Bernheim dans ses traitements n’a jamais fait appel au spectaculaire et ne réserve pas sa thérapie à une catégorie spécifique de malades. Il traite des pathologies courantes comme les douleurs rhumatismales ou encore les maladies de la peau etc.

Comme Charcot, Bernheim recevra la visite de Freud qui écrira à ce propos : « Je fus témoin d’étonnantes expériences de Bernheim sur ses malades d’hôpital et c’est la que j’ai reçus les plus fortes impressions relatives à la possibilité   de puissants processus psychiques demeurés cependant cachés à la conscience de l’homme ».

Bernheim à poussé son analyse sur le pouvoir de la suggestion encore plus loin ce qui l’a poussé à dire « Il n’y a pas d’hypnotisme, il n’y a que de la suggestibilité ».  Il s’opposera donc fortement à l’école de la Salpêtrière et à Charcot car il nie de plus en plus le phénomène hypnotique au profit exclusif de la suggestion. Pour lui la suggestion est une influence provoquée  par une idée suggérée et acceptée par le cerveau, et il définie la suggestibilité comme une aptitude particulière à transformer l’idée reçue en acte.

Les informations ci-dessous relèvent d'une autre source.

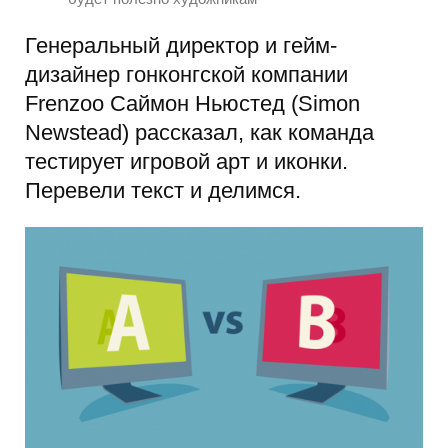
Генеральный директор и гейм-
дизайнер гонконгской компании
Frenzoo Саймон Ньюстед (Simon
Newstead) рассказал, как команда
тестирует игровой арт и иконки.
Перевели текст и делимся.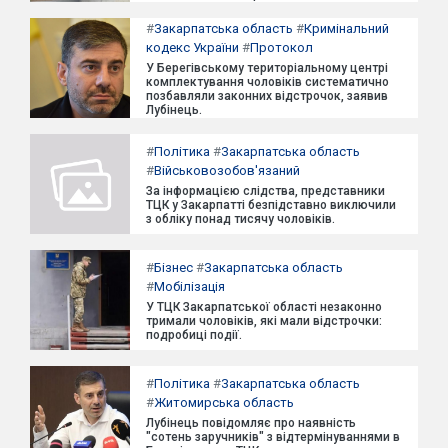
#
Закарпатська область
#
Кримінальний
кодекс України
#
Протокол
У Берегівському територіальному центрі
комплектування чоловіків систематично
позбавляли законних відстрочок, заявив
Лубінець.
#
Політика
#
Закарпатська область
#
Військовозобов'язаний
За інформацією слідства, представники
ТЦК у Закарпатті безпідставно виключили
з обліку понад тисячу чоловіків.
#
Бізнес
#
Закарпатська область
#
Мобілізація
У ТЦК Закарпатської області незаконно
тримали чоловіків, які мали відстрочки:
подробиці події.
#
Політика
#
Закарпатська область
#
Житомирська область
Лубінець повідомляє про наявність
"сотень заручників" з відтермінуваннями в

Bernheim apporte donc à l’hypnose un tournant décisif puisqu’il lui donne des bases exclusivement psychologiques. Et ses conclusions sont fondées sur l’étude de patients sains alors qu’à la Salpêtrière les expériences portent sur des hystériques. Toutefois il commet aussi des erreurs, par exemple lorsqu’il affirme que le sommeil ordinaire n’est pas différent du sommeil hypnotique. De plus il doute de la nécessitée du sommeil hypnotique pour influencer et lui substitue même le mot suggestibilité. Bernheim éclaire aussi la relation entre le médecin et le malade. Il raconte, en effet, le cas d’une jeune fille qui avait une aphonie nerveuse (perte de la voix). Il décide d’abord de recourir à la simple suggestion par affirmation. Il lui masse ensuite le larynx puis dit « Maintenant vous pouvez parler à haute voix ». La jeune fille prononce facilement quelques lettres et retrouve finalement l’usage de la voix. Par cet exemple on voit que Bernheim mettait ses patients en état d’hypnose sans utiliser une technique d’induction conventionnelle. Seule la relation médecin-malade suffit à installer un état hypnotique, et la suggestion chère à Bernheim profitait de l’état hypnotique.